I am so grateful for my family. That they are well and happy, and well-adjusted ... it makes me feel like this is all going to be okay. Somehow we’ll come out the other side of this year, after all of these obstacles and we will be better for it.
How about you? How are you feeling after this tough time? I know a lot of families (couples) have entered therapy or counseling, because one of the main points of this whole pandemic is how much time it gave us to be home and to be together. For some, this was an unexpected joy; for others, this exaggerated time together suddenly highlighted cracks in the relationship that could no longer be ignored. The structures of our relationships - the bones - are what keep us together through tough and trying times. The bones stay strong even when we go through a period of neglecting our relationship, maybe not giving as much as we are taking. I honestly thing the best thing we can do for a marriage is to regularly check in, check how we are doing and how we are feeling and shift focus to what needs attention at that moment. Sometimes our communication is not in sync; others maybe one of us is overwhelmed and stressed at work. With give and take, we make it through the tough times.

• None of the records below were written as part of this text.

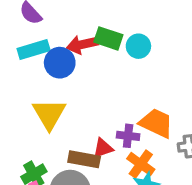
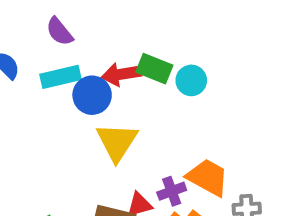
yellow triangle: (49, 114) -> (117, 142), moved
purple cross: (128, 136) -> (172, 191), turned -30

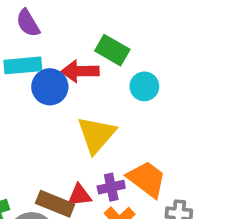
green rectangle: (154, 69) -> (112, 50), moved
yellow triangle: (117, 142) -> (96, 135), moved

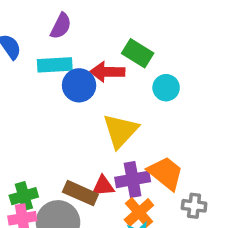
purple semicircle: (28, 23) -> (61, 26), turned -124
purple cross: (111, 187) -> (133, 179), size x1.4

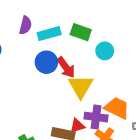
cyan rectangle: (55, 65) -> (49, 34), moved
red arrow: (107, 72) -> (66, 67), moved, turned -115
purple cross: (133, 179) -> (96, 117), turned 30

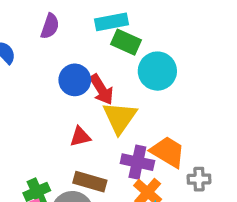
cyan rectangle: (49, 34) -> (112, 22), moved
cyan circle: (105, 51) -> (157, 71), size x1.5
red triangle: (77, 126) -> (80, 137), moved

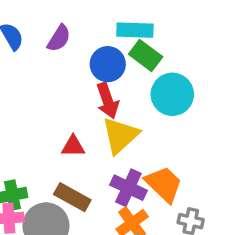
purple semicircle: (50, 26) -> (59, 38), moved
blue circle: (75, 80) -> (108, 64), moved

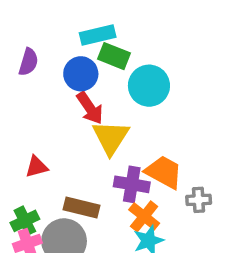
red triangle: (73, 146) -> (36, 167), moved

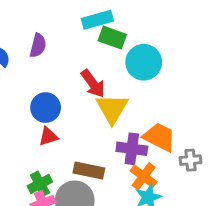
blue circle: (81, 74) -> (46, 108), moved

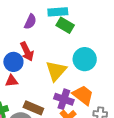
purple semicircle: (38, 45) -> (30, 22), moved
cyan circle: (144, 62) -> (85, 59), moved
red arrow: (93, 84) -> (27, 52), moved

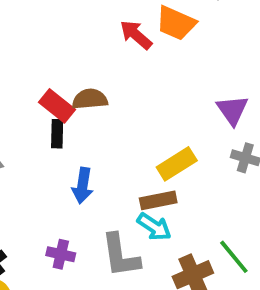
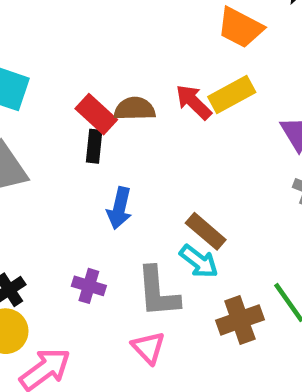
red arrow: (136, 35) -> (193, 102), moved
yellow rectangle: (177, 164) -> (232, 94), moved
brown rectangle: (158, 200) -> (206, 231), turned 48

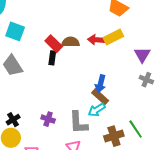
red arrow: (193, 102) -> (97, 40), turned -42
blue arrow: (119, 208) -> (101, 84), moved
cyan arrow: (199, 261) -> (97, 110), turned 108

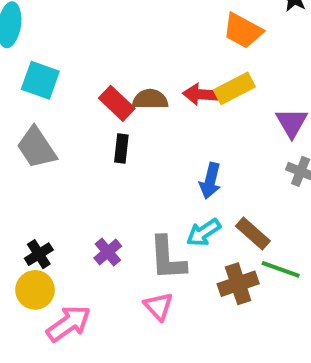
black rectangle: (52, 58) -> (121, 148), moved
brown rectangle: (100, 97) -> (253, 234), moved
purple cross: (48, 119) -> (108, 252), turned 32
green line: (136, 129) -> (281, 269), turned -36

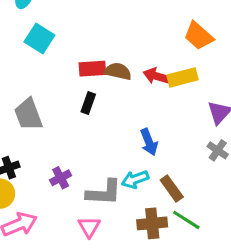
red rectangle: (117, 103) -> (92, 69), turned -60
gray trapezoid: (36, 148) -> (28, 114), moved
blue arrow: (210, 181) -> (149, 142), turned -48
gray L-shape: (167, 258) -> (104, 193), turned -96

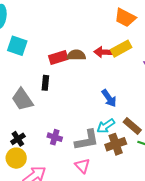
black rectangle: (88, 103) -> (45, 83), moved
purple cross: (61, 178) -> (55, 137), turned -32
brown cross: (152, 223) -> (116, 144), moved

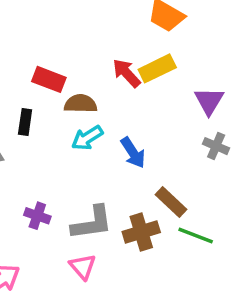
red arrow: (103, 52) -> (127, 73), turned 42
brown semicircle: (76, 55) -> (81, 104), moved
red rectangle: (58, 58) -> (49, 79), turned 36
cyan arrow: (106, 126) -> (87, 138), moved

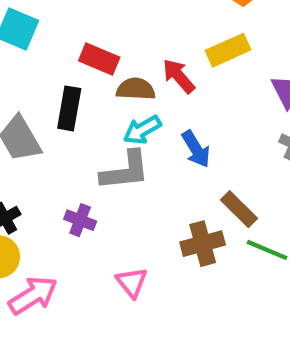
red arrow: (127, 73) -> (179, 76), moved
black rectangle: (25, 122) -> (69, 108), size x1.4
gray L-shape: (92, 223) -> (125, 171), moved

Relationships don’t work if there is always one person doing all of the giving. It doesn’t work for that person, who will eventually feel as though they are being taken advantage of, nor for the relationship which will wither from the negative feelings. Relationships need loving care and attention; without those two key components, a relationship will die.
That sounds really dramatic. Maybe that’s the best way to put it, though.
To be sure, I know a lot of really good, kind people who are really crappy spouses. I know a lot of really smart people who just don’t understand what it takes to make a relationship really thrive. I know a lot of giving people who aren’t happy in their relationship because they don’t feel as though they are doing any ‘getting’. It’s a two-way street with a lot of roundabouts.
I hope you find a lot to be grateful for this year, on this day of giving thanks. I hope you have a lot of happiness and love around you. And I hope you are spending your time with people who relish being in your company.